Alors qu’en est-il du documentaire d’Inoxtag ? Le film a été diffusé les vendredi 13 et samedi 14 septembre au cinéma. Une première condition est donc remplie. En revanche, ce sont plus de 800 séances qui ont été comptabilisées partout en France, bien au-delà de la limite imposée par la loi.

Le seuil fixé a donc été très largement dépassé. Pour avoir enfreint ce principe, le distributeur du documentaire MK2 s’expose à une amende de 45 000 euros dès lors que le documentaire a fait l’objet d’une diffusion non conforme à son visa d’exploitation.

Le cinéma français : outil promotionnel par les plateformes numériques ?

La diffusion précoce du documentaire sur YouTube et TF1 vient brouiller la frontière entre le cinéma et les autres canaux de diffusion des œuvres audiovisuelles. Le CNC s’interroge et souhaite “réfléchir à nouveau à cette régulation”, confie son président par intérim à 20minutes. “Ces séances exceptionnelles, qui sont une respiration indispensable et qu’il faut préserver, ne doivent pas pour autant remettre en cause l’équilibre de la filière.”

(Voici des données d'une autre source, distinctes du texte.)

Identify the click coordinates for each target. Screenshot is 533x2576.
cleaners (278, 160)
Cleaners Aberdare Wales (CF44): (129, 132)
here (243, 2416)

La disponibilité précoce d’un contenu sur une plateforme numérique pourrait à terme dissuader les spectateurs d’aller au cinéma. Si de telles pratiques devaient se multiplier, une réflexion pourrait être engagée sur l’éventuelle nécessité de réformer la chronologie des médias pour l’adapter à l’évolution des modes de consommation audiovisuelle. L’objectif principal est d’éviter que les salles obscures “deviennent un accessoire”, selon les mots du président par intérim du CNC qui envisage “des sanctions plus dissuasives”.

Enfin, la pérennité de la TSA (taxe spéciale additionnelle) qui est prélevée sur les billets d’entrée à des fins de financement du cinéma français est également en jeu. Cette ressource pouvant pâtir d’un certain manque à gagner en cas de baisse de la fréquentation des salles obscures.